College degrees, in theory, are supposed to create smarter, more competent workers. But a new survey by Manta finds that more than 60 percent of small-business owners find no correlation between employee performance and education levels.
"I've learned that you can't teach someone how to work hard," Gary Wheeler, owner of The Virtual HR Director, says in a news release about the survey.
Despite this apparent disconnect between education and performance, Manta found that about half of small-business owners require their employees to have college degrees. This begs the question: Are business owners too picky when it comes to the education of their prospective workers?
Sometimes, a college education gets in the way. Paul Downs of Bridgeport, Pa.-based Paul Downs Cabinetmakers wrote in a New York Times blog post that he and his engineer fret that recent engineering graduates have no experience using their hands to make things.

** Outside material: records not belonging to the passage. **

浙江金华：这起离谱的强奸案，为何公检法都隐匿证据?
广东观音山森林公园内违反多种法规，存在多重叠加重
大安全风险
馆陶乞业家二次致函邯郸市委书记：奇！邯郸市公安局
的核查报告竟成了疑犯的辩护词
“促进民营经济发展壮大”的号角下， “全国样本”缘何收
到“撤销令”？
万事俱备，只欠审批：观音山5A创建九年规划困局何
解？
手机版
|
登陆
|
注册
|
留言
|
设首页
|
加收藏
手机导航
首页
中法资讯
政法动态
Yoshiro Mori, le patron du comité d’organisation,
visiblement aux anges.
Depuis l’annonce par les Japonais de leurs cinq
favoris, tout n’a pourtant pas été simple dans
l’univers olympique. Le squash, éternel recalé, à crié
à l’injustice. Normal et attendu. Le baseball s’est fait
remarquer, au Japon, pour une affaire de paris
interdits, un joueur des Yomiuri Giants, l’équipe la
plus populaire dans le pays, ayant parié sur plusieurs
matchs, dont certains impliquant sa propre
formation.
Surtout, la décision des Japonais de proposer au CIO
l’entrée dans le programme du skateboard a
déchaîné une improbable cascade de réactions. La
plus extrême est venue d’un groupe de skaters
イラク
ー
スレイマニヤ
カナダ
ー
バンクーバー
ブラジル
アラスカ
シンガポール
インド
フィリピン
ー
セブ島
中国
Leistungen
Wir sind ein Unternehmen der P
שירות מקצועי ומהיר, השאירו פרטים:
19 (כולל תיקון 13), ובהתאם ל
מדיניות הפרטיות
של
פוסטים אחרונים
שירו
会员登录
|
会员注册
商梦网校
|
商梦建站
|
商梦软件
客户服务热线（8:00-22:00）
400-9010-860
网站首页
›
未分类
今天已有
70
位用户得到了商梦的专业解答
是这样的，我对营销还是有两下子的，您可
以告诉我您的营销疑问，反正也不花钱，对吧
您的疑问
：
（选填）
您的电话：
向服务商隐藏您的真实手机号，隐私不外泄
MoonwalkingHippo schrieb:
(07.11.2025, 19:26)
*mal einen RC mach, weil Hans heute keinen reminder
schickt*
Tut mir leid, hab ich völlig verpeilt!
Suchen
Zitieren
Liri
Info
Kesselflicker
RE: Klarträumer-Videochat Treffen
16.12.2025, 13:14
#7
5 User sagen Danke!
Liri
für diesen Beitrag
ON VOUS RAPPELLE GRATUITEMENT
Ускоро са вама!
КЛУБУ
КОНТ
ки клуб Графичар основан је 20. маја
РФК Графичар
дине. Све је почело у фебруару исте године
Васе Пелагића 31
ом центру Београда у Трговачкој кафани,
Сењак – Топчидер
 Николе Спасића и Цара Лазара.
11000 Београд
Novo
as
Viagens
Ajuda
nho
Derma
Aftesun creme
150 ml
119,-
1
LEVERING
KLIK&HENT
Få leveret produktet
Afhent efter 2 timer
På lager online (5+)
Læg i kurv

Downs was instead considering training an existing worker on his shop floor to become an engineer, though he calculated that it would be costly. Still, it seemed better than hiring on an engineering program graduate who would do more harm than good.
However, Manta found there was one group among which a college education was valued, and that was the business owners themselves. The survey found that 70 percent of those polled had a bachelor’s degree, and more than 60 percent thought their college degree was important to their business success.
It remains to be seen whether college degrees will be as valued as much in the future, especially in an economy when things are changing so quickly that workers consistently need to be trained and retrained with new skills.
On top of that, the 20-something generation is saddled with student loan debt, even as it enters a jobs market that is still tough. Student loan debt continues to grow with 65 percent of bachelor’s degrees recipients in 2011 holding it, up from 46 percent in 1993, according to U.S. Census Bureau data cited in USAToday.